### Problem details:
Although the entries contain pictures, the copy should hold only their exact text.

::: Material shown :::

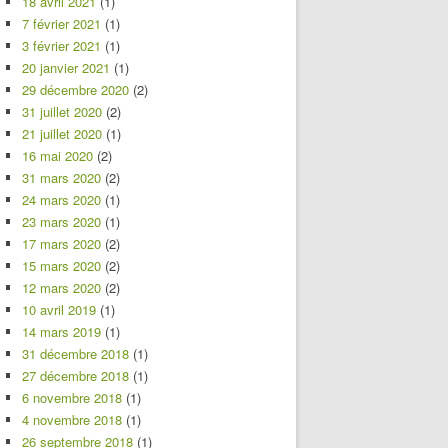
18 avril 2021
(1)
7 février 2021
(1)
3 février 2021
(1)
20 janvier 2021
(1)
29 décembre 2020
(2)
31 juillet 2020
(2)
21 juillet 2020
(1)
16 mai 2020
(2)
31 mars 2020
(2)
24 mars 2020
(1)
23 mars 2020
(1)
17 mars 2020
(2)
15 mars 2020
(2)
12 mars 2020
(2)
10 avril 2019
(1)
14 mars 2019
(1)
31 décembre 2018
(1)
27 décembre 2018
(1)
6 novembre 2018
(1)
4 novembre 2018
(1)
26 septembre 2018
(1)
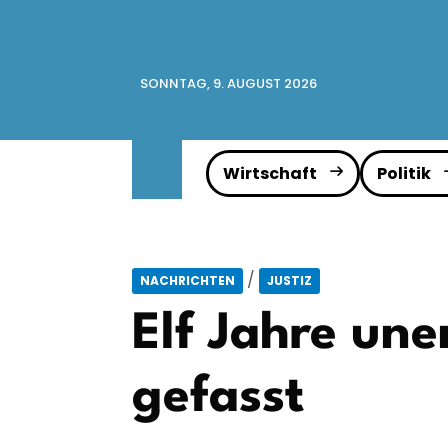
SONNTAG, 9. AUGUST 2026
Wirtschaft
Politik
/
NACHRICHTEN
JUSTIZ
Elf Jahre une
gefasst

:::

### Task result:
18 avril 2021
(1)
7 février 2021
(1)
3 février 2021
(1)
20 janvier 2021
(1)
29 décembre 2020
(2)
31 juillet 2020
(2)
21 juillet 2020
(1)
16 mai 2020
(2)
31 mars 2020
(2)
24 mars 2020
(1)
23 mars 2020
(1)
17 mars 2020
(2)
15 mars 2020
(2)
12 mars 2020
(2)
10 avril 2019
(1)
14 mars 2019
(1)
31 décembre 2018
(1)
27 décembre 2018
(1)
6 novembre 2018
(1)
4 novembre 2018
(1)
26 septembre 2018
(1)
SONNTAG, 9. AUGUST 2026
Wirtschaft
Politik
/
NACHRICHTEN
JUSTIZ
Elf Jahre une
gefasst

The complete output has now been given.